September 13, 2015

Just Say No, Joe

wired.com 
I'm a fan of Joe Biden, generally. I like his down to earth qualities, his ability to really connect with people, his passion, and his human streak, the one that causes (or allows) him to drop the occasional gaffe here and there, just like I do.

We here in the Central New York area have a special connection to him, as his first wife's family is from the area, and he went to SU's Law School, as did his beloved son Beau, who died earlier this year.  Joe Biden is our vice-president, not just the vice president.

When Beau Biden passed away, we all fell the loss. So young, so much promise, and yet one more tragedy for his father to bear. It was painful to see that loss etched on Joe's face, and to hear it in his voice, to see it in his physical countenance. And for any parent, having to bury a child must seem a fate almost worse than death itself.

That sadness obviously lingers, as the vice president goes through his "should I run or should I not?" process in public, right in front of us. Here's a comment from his interview with Stephen Colbert the other night.
Nobody has a right in my view to seek that office unless they're willing to give it 110% of who they are. And I am -- as I said I'm optimistic, I'm positive about where we're going - but I find myself - you understand, it, sometimes it just overwhelms you.
Earlier, he noted
I can't look you straight in the eye now and say I know I can do it. The most relevant factor in my decision is whether my family and I have the emotional energy to run. The factor is, can I do it?  The honest to God answer is I just don't know.
And yet, speaking at a community college in Florida, in a statement that made it seem like he might actually get in the race, he reminded us that
People who aren't willing to risk failing never succeed. 
Beyond the personal issues, he's contemplating going up against the Clinton Machine, and the money, and the full wrath and fury that will come to anyone who seriously challenges her as the campaign goes on. She's playing softball now, with Bernie Sanders, and ignoring Marty O'Malley and Lincoln Chafee altogether (as is just about everyone else). But when push comes to shove, this kinder, gentler, softer haired Hillary will go by the wayside - it's only a matter of time.
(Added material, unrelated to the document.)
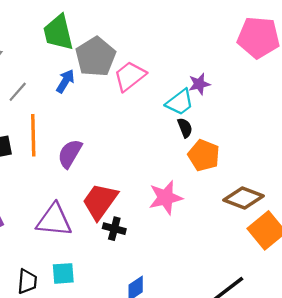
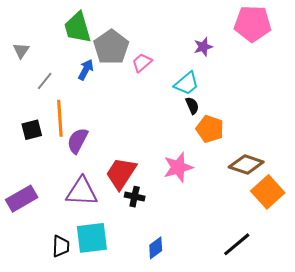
pink trapezoid: (130, 76) -> (142, 63), size x0.7
purple star: (199, 84) -> (203, 47), moved
purple semicircle: (70, 154) -> (78, 141), moved
cyan square: (63, 273) -> (92, 238), size x1.6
Biden, not even in the race, is polling very well. But great polling numbers aside, I think it's too late and the public agonizing, while honest and transparent, would end up hurting, not helping him. Sadly, in this day and age, any political operative (from either party) who failed to turn some of those musings into anti-Joe soundbites would surely lose their job.

And, I think his entering the race would have been more meaningful and successful with Beau as trusted adviser, closest confidant, head cheerleader, and political compass than it would with Beau as the one who, by his absence, looms larger than life over his dad's shoulder.

I feel for Joe Biden and for his desire to continue serving after his term as VP is over, but I feel for him more as a grieving father than as a politician.  His grandchildren will need him, just as his children needed their grandparents after their mom and sister were killed in that horrible car accident all those years ago.  I want him to be there for them, as he was able to be there for his own kids, commuting from Delaware to DC, early in his career. That's simply not going to be possible if he's on the campaign trail, crisscrossing the country.

Please, Joe - be selfish, for yourself and your family. Just say no.